Just to interrupt this fun conversation for a second:
Lynn, I have gone back to that thread again and again, wanting to contribute to it, but it is so complicated and painful to think about, much less write about, that I just let it go. I appreciated all your posts on the subject.
Back to ironing,
I grew up in sunny SoCal, so drying clothes on the line was not a problem. I remember how it felt to strain my young body and arms up to pin and unpin all the clothes. I remember the sheets most, all white, blowing in the wind, and I remember the smell of the clothes and the grass and the flowers in our yard, and I would usually do the chore barefoot, feeling the grass between my toes. It is a very pleasant memory.
Not that I didn't complain about it.
I was very happy when we graduated from these:
to these:
We also used the "T" shaped clothesline poles for climbing and swinging.
I used to have to iron my P.E. suit - a white cotton short sleeved shirt with snaps down the front and white shorts.
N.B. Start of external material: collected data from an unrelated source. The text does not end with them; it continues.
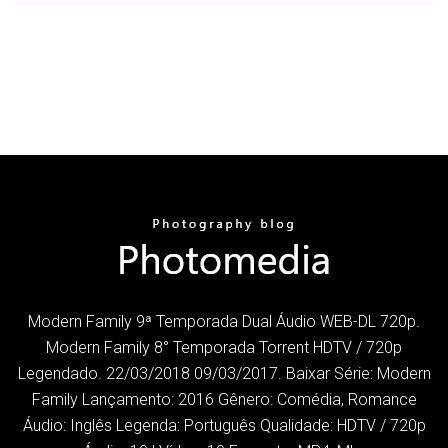
Modern Family 9ª Temporada Dual Áudio WEB-DL 720p.
Modern Family 8° Temporada Torrent HDTV / 720p
Legendado. 22/03/2018 09/03/2017. Baixar Série: Modern
Family Lançamento: 2016 Gênero: Comédia, Romance
Áudio: Inglês Legenda: Português Qualidade: HDTV / 720p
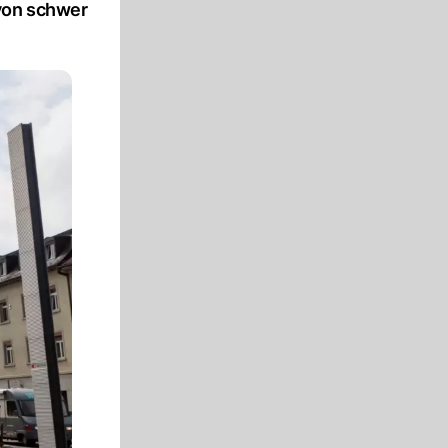
avon schwer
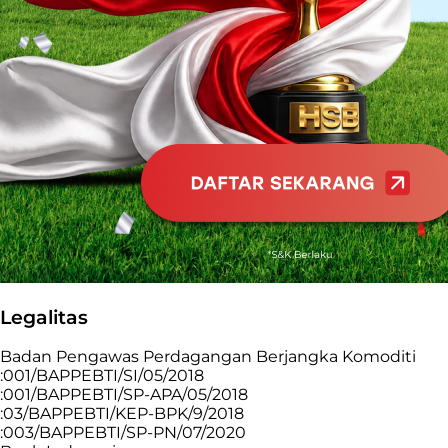
Legalitas
Badan Pengawas Perdagangan Berjangka Komoditi
:001/BAPPEBTI/SI/05/2018
:001/BAPPEBTI/SP-APA/05/2018
:03/BAPPEBTI/KEP-BPK/9/2018
:003/BAPPEBTI/SP-PN/07/2020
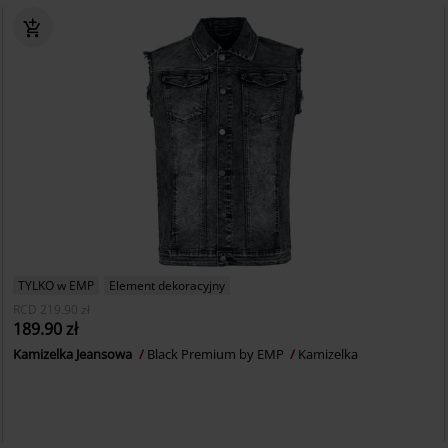
TYLKO w EMP
Element dekoracyjny
RCD
219.90 zł
189.90 zł
Kamizelka Jeansowa
Black Premium by EMP
Kamizelka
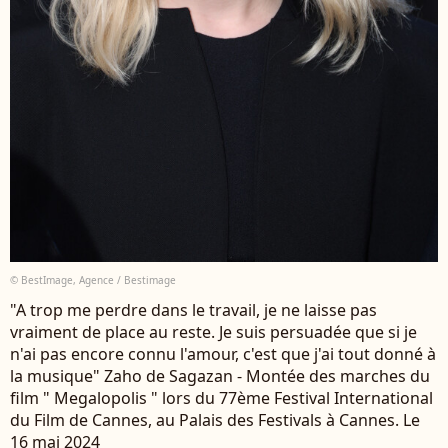
© BestImage, Agence / Bestimage
"A trop me perdre dans le travail, je ne laisse pas
vraiment de place au reste. Je suis persuadée que si je
n'ai pas encore connu l'amour, c'est que j'ai tout donné à
la musique" Zaho de Sagazan - Montée des marches du
film " Megalopolis " lors du 77ème Festival International
du Film de Cannes, au Palais des Festivals à Cannes. Le
16 mai 2024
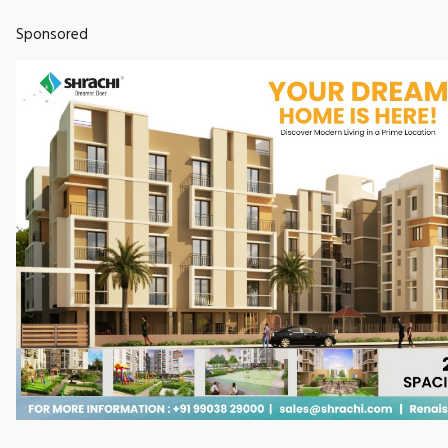
Sponsored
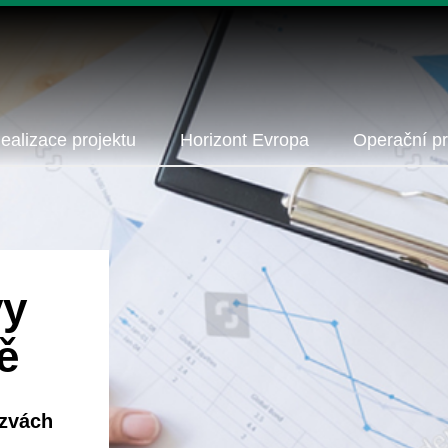
ealizace projektu
Horizont Evropa
Operační p
vy
ě
ýzvách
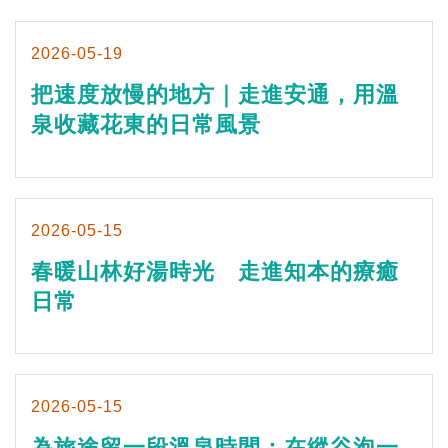
2026-05-19
把速度放慢的地方｜走進安通，用溫
泉收藏花東的日常風景
2026-05-15
春暖山林好湯時光 走進知本的療癒
日常
2026-05-15
為旅途留一段溫泉時間：在縱谷泡一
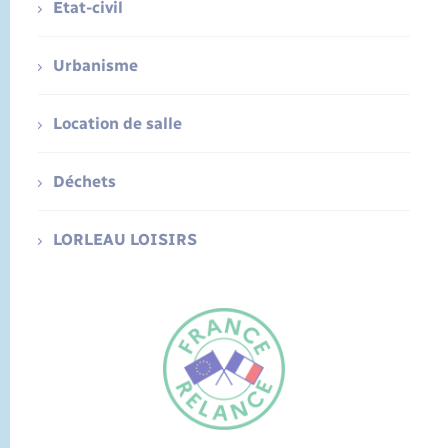
Etat-civil
Urbanisme
Location de salle
Déchets
LORLEAU LOISIRS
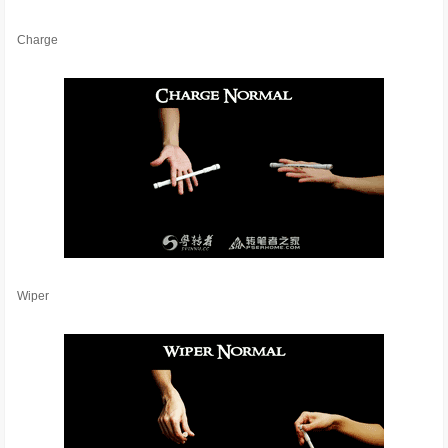
Charge
Wiper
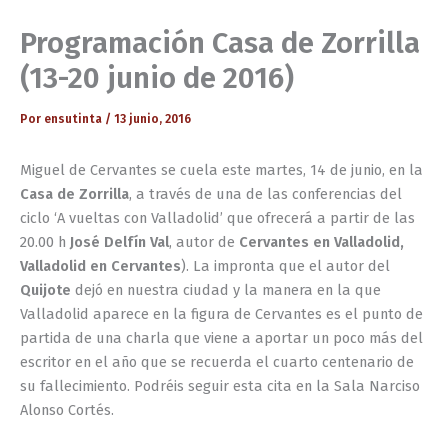
Programación Casa de Zorrilla
(13-20 junio de 2016)
Por
ensutinta
/
13 junio, 2016
Miguel de Cervantes se cuela este martes, 14 de junio, en la
Casa de Zorrilla
, a través de una de las conferencias del
ciclo ‘A vueltas con Valladolid’ que ofrecerá a partir de las
20.00 h
José Delfín Val
, autor de
Cervantes en Valladolid,
Valladolid en Cervantes
). La impronta que el autor del
Quijote
dejó en nuestra ciudad y la manera en la que
Valladolid aparece en la figura de Cervantes es el punto de
partida de una charla que viene a aportar un poco más del
escritor en el año que se recuerda el cuarto centenario de
su fallecimiento. Podréis seguir esta cita en la Sala Narciso
Alonso Cortés.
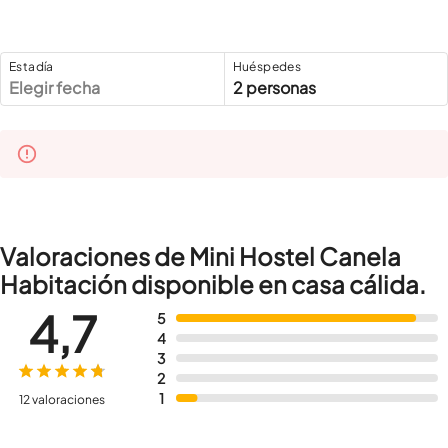
Estadía
Huéspedes
Elegir fecha
2 personas
Valoraciones de Mini Hostel Canela
Habitación disponible en casa cálida.
4,7
5
4
3
2
1
12 valoraciones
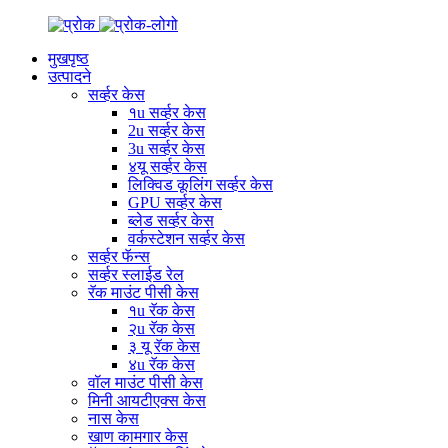
मुखपृष्ठ
उत्पादने
सर्व्हर केस
१u सर्व्हर केस
2u सर्व्हर केस
3u सर्व्हर केस
४यू सर्व्हर केस
लिक्विड कूलिंग सर्व्हर केस
GPU सर्व्हर केस
ब्लेड सर्व्हर केस
वर्कस्टेशन सर्व्हर केस
सर्व्हर फॅन्स
सर्व्हर स्लाईड रेल
रॅक माउंट पीसी केस
१u रॅक केस
२u रॅक केस
३ यू रॅक केस
४u रॅक केस
वॉल माउंट पीसी केस
मिनी आयटीएक्स केस
नास केस
खाण कामगार केस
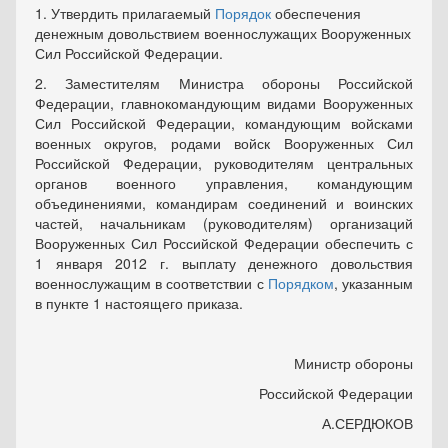
1. Утвердить прилагаемый
Порядок
обеспечения
денежным довольствием военнослужащих Вооруженных
Сил Российской Федерации.
2. Заместителям Министра обороны Российской
Федерации, главнокомандующим видами Вооруженных
Сил Российской Федерации, командующим войсками
военных округов, родами войск Вооруженных Сил
Российской Федерации, руководителям центральных
органов военного управления, командующим
объединениями, командирам соединений и воинских
частей, начальникам (руководителям) организаций
Вооруженных Сил Российской Федерации обеспечить с
1 января 2012 г. выплату денежного довольствия
военнослужащим в соответствии с
Порядком
, указанным
в пункте 1 настоящего приказа.
Министр обороны
Российской Федерации
А.СЕРДЮКОВ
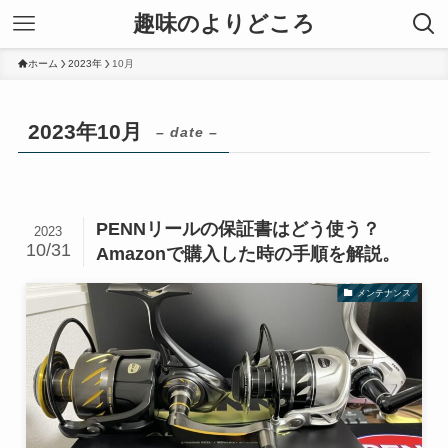
趣味のよりどころ
ホーム
2023年
10月
2023年10月
– date –
PENNリールの保証書はどう使う？
2023
10/31
Amazonで購入した時の手順を解説。
メンテナンス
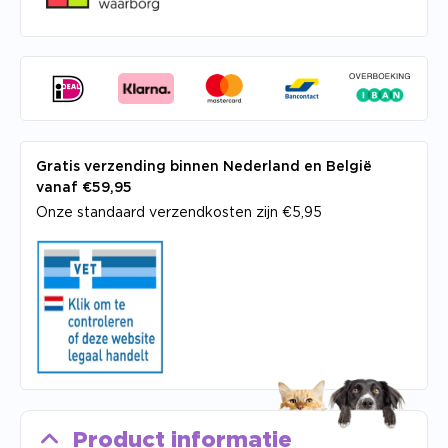
Gratis verzending binnen Nederland en België
vanaf €59,95
Onze standaard verzendkosten zijn €5,95
Product informatie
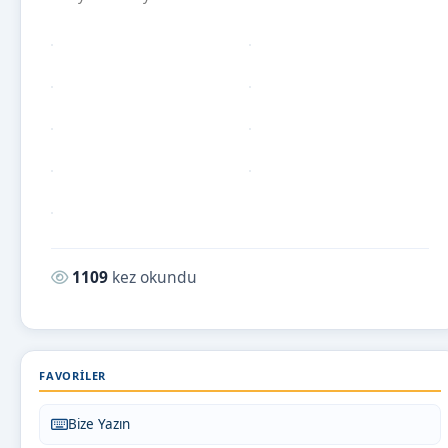
Okunma sayısı:
1109
kez okundu
FAVORILER
Bize Yazın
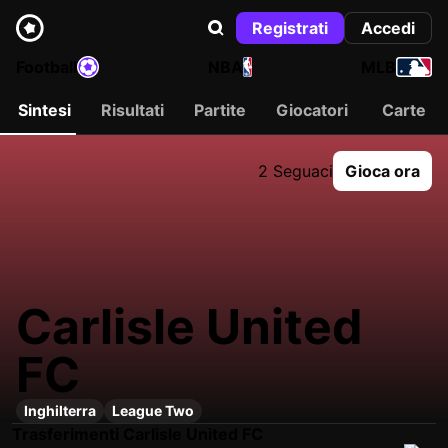
Registrati
Accedi
Football
NBA
MLB
Sintesi
Risultati
Partite
Giocatori
Carte
2 Seguaci
Gioca ora
Carlisle United
FC
Inghilterra
League Two
Trasferimenti Carlisle United FC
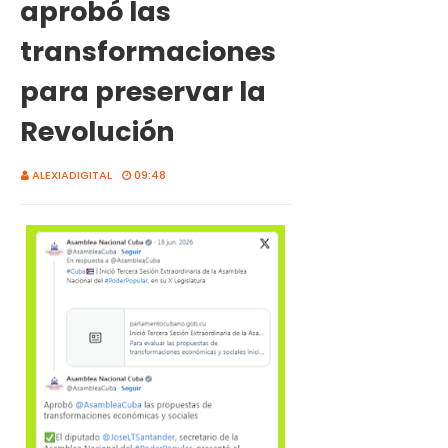
aprobó las
transformaciones
para preservar la
Revolución
ALEXIADIGITAL
09:48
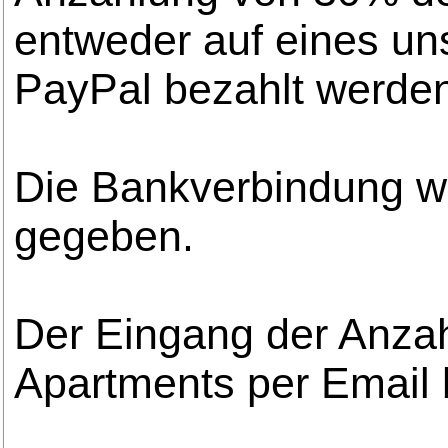
entweder auf eines un
PayPal bezahlt werde
Die Bankverbindung w
gegeben.
Der Eingang der Anzah
Apartments per Email b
It was a rather stiff fabric, and the snaps were a royal pain.
My mom also had a sprinkle bottle that I used. This was before irons came with steam. I still have the bottle - it is very politically incorrect, but then those were politically incorrect times. It is one of my treasures, a vivid reminder of my mom in good times. I found a picture of it on a collectibles website (I hope I'm not offending anyone by posting it):
After years of ironing this way, I know that sprinkling or spritzing water on the fabric makes wrinkles come out.
I had my ironing board set up with my iron on it, plugged in, ready to go, for most of my adult life. I ironed my dresses and slips for work, shirts, t-shirts, ex-hubbies shirts, all kinds of things, but NOT sheets. I always had to iron my dresses and pants because after a day of wearing them, they were always wrinkled, mainly from sitting.
I haven't worked for a few years, things have changed, and I haven't ironed for a long time.
It's nice how some of these threads can bring back some of these memories you didn't realize were there, tucked somewhere deep in your brain.